April 29, 2004

Indiana Decisions - Among the 7th Circuit opinions issued today

Noteworthy among the opinions issued today by the USCA for the 7th Circuit is an immigration case, GUCHSHENKOV, IVAN v. ASHCROFT, JOHN D., where Judge Posner writes about the immigration judge:

Her analysis fell far below the minimum required to support an administrative decision. It is one more indication of systemic failure by the judicial officers of the immigration service to provide reasoned analysis for the denial of applications for asylum. We are mindful that immigration judges, and the members of the Board of Immigration Appeals, have heavy caseloads.
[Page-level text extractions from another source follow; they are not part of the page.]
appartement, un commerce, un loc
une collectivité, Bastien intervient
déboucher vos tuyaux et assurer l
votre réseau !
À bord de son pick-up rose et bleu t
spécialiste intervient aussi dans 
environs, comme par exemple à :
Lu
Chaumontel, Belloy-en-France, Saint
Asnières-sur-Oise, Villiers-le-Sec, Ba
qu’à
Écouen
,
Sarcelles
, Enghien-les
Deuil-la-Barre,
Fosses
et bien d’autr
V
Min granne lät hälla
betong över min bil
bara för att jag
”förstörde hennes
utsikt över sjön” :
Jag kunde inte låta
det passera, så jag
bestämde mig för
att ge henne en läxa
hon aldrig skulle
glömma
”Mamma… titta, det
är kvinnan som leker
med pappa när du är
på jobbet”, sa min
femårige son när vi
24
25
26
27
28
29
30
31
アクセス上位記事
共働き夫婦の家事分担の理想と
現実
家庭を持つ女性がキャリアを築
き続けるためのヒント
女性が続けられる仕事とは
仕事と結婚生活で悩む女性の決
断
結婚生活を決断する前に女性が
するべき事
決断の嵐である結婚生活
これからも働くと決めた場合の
The same is true, however, of federal district judges, and we have never heard it argued that busy judges should be excused from having to deliver reasoned judgments because they are too busy to think. The two cases under review, like the other cases in which we have reversed the board of late, are not so difficult that it is unreasonable for a reviewing court to expect and require reasoned judgments at the administrative level. The errors that have compelled us to reverse in these cases despite the deferential standard of judicial review of agency action are not subtle. Asylum seekers should not bear the entire burden of adjudicative inadequacy at the administrative level.

The petitions for review are granted, the orders of removal vacated, and the cases returned to the immigration service for further proceedings consistent with this opinion. We urge that these two cases be reassigned to other immigration judges in view of the striking inadequacy of the analysis by the immigration judges whose decisions we are vacating.

The panel here consisted of Posner, Rovner, and Evans. Judge Evans, in a concurring opinion, begins:
Although I join the majority in voting to remand these two consolidated asylum petitions for further proceedings, I write separately to express my concern, and growing unease, with what I see as a recent trend by this court to be unnecessarily critical of the work product produced by immigration judges who have the unenviable duty of adjudicating these difficult cases in the first instance.
Judge Evans then goes on to quote some prior language of the Court, in a paragraph that begins: "Recently, in failing to find substantial evidence in the record sufficient to affirm the decisions of the immigration judges, we have made disparaging comments about the quality of their work: * * *."